Genial Genetics

Genial Genetics is focused on delivering innovation in automation and software to genetics and pathology professionals.

Runcorn-based Genial Genetic Solutions Ltd (GGS) has developed a laboratory device which will make the process of testing on human cells quicker, cheaper and more successful.

The Multiprep Cellsprint Cytogenic Suspension Culture Harvester, or CellSprint, scooped GGS the top accolade at the 2006 Merseyside Innovation Awards for its ‘ability to save lives, its strong commercial potential and its outstanding degree of innovation.’

The winning device, which will be used in clinics and hospitals across the world, can make the process of testing quicker, cheaper and more importantly much more accurate, cutting the high failure rate involved in generating genetic cultures. According to GGS managing director, Lawrence Crees, the device is years ahead of its time.

“The system we have developed is probably three to four years ahead of its time and will change the face of genetic testing. Tests on human cells, like diagnosing problematic cancers like leukaemia, remain a slow, laborious and costly exercise.

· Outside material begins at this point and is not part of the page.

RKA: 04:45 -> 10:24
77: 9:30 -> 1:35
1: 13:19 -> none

In England alone, around 2,000 samples a year fail.

Genial’s method of harvesting genetic cultures can boost the success rate of procedures and free up scientist’s time to perform more important tasks,” he said.

The automated CellSprint system was designed to relieve suspension culture harvesting workload pressures in busy cytogenetics laboratories.

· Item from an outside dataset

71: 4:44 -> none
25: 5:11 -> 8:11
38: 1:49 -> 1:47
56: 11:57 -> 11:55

The Cheshire company’s “Eureka moment” as Lawrence describes it, began two years ago. Costing £100,000, and the result of two years and £500,000 in development, the device evoked enthusiasm when it was recently launched to the trade worldwide. The first orders have already been taken, and there is interest from testing centres in the UK, Europe, the US and even Sri Lanka.

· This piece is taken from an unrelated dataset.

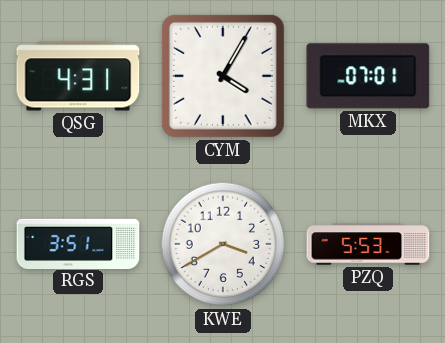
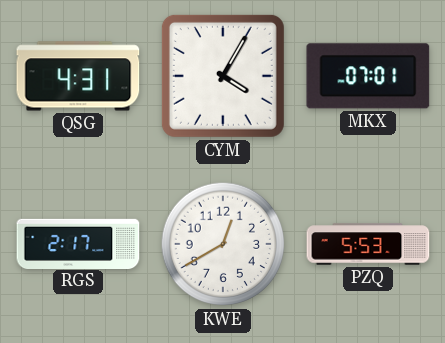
RGS: 3:51 -> 2:17
KWE: 3:40 -> 12:40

Lawrence, 39, said: “We launched an early prototype of the machine at the conference of the European Society of Human Genetics and the Association of Genetic Technologists in June. As a result of this, the US market alone ordered 600 units. We are now set to go into production and are targeting the main sectors in UK including NHS hospital testing centres. The US market, which is made up of both public and private clinics, offers great potential. The device is set to have a major impact on the way that cytogenetic testing is carried out.”

With a Masters in Anatomy & Cell Biology from Sheffield University, Lawrence established the knowledge-based company in 2001. Its success has led the business to double year on year and GGS is now entirely self and organically funded. At the cutting edge of technology, it is hard to believe that it all began in his back bedroom.

The company has grown substantially and currently has 15 people focused on various elements of the business. It has now delivered its products to more than 50 countries world-wide and has ambitious plans to expand on this.

Innovation Awards

Winning the Merseyside Innovation Awards – sponsored by RTC North – has helped raise the profile of the company, according to Lawrence. He said:

“Winning such a prestigious event has given us great recognition. It’s nice to know that we are not in isolation and people are interested in what we are doing and achieving. It has helped us greatly in terms of credibility.”

How does it work?

CellSprint performs automated, high throughput processing tasks on blood and bone marrow samples which are destined for subsequent cytogenetic whole chromosome

The technology involves the use of embedded optimised laser densitometry to quantify and measure the quality of the sample it passes through the system.

Accurate cytogenetic analysis is becoming increasingly important as part the process of selecting the correct cancer therapy from a number of new and clinically very efficacious treatments.